→ **Task details**: Leaving the pictures aside, transcribe every line below exactly.

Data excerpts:
[Start of section]
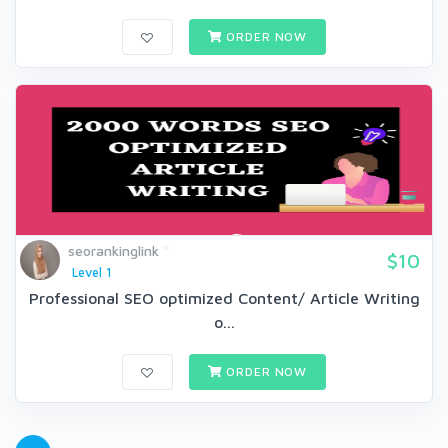
ORDER NOW
seorankinglink
$10
Level 1
Professional SEO optimized Content/ Article Writing
o...
ORDER NOW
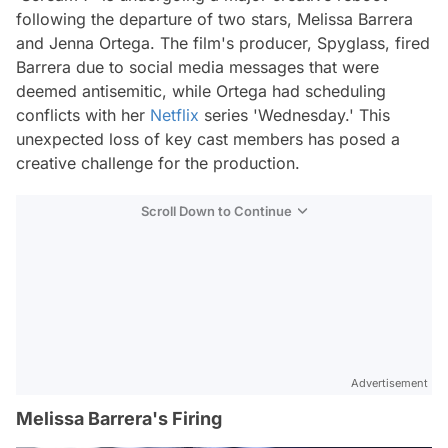
following the departure of two stars, Melissa Barrera
and Jenna Ortega. The film's producer, Spyglass, fired
Barrera due to social media messages that were
deemed antisemitic, while Ortega had scheduling
conflicts with her
Netflix
series 'Wednesday.' This
unexpected loss of key cast members has posed a
creative challenge for the production.
Scroll Down to Continue
Advertisement
Melissa Barrera's Firing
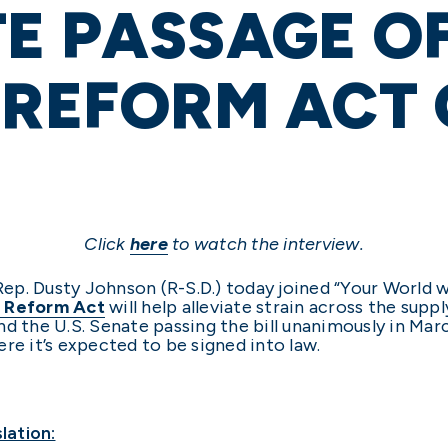
E PASSAGE O
 REFORM ACT
Click
here
to watch the interview.
 Rep. Dusty Johnson (R-S.D.) today joined “Your World 
 Reform Act
will help alleviate strain across the supp
d the U.S. Senate passing the bill unanimously in Mar
re it’s expected to be signed into law.
lation:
[End of section]
→ **Answer to this exercise**:
ORDER NOW
seorankinglink
$10
Level 1
Professional SEO optimized Content/ Article Writing
o...
ORDER NOW
following the departure of two stars, Melissa Barrera
and Jenna Ortega. The film's producer, Spyglass, fired
Barrera due to social media messages that were
deemed antisemitic, while Ortega had scheduling
conflicts with her
Netflix
series 'Wednesday.' This
unexpected loss of key cast members has posed a
creative challenge for the production.
Scroll Down to Continue
Advertisement
Melissa Barrera's Firing
E PASSAGE O
 REFORM ACT
Click
here
to watch the interview.
 Rep. Dusty Johnson (R-S.D.) today joined “Your World 
 Reform Act
will help alleviate strain across the supp
d the U.S. Senate passing the bill unanimously in Mar
re it’s expected to be signed into law.
lation:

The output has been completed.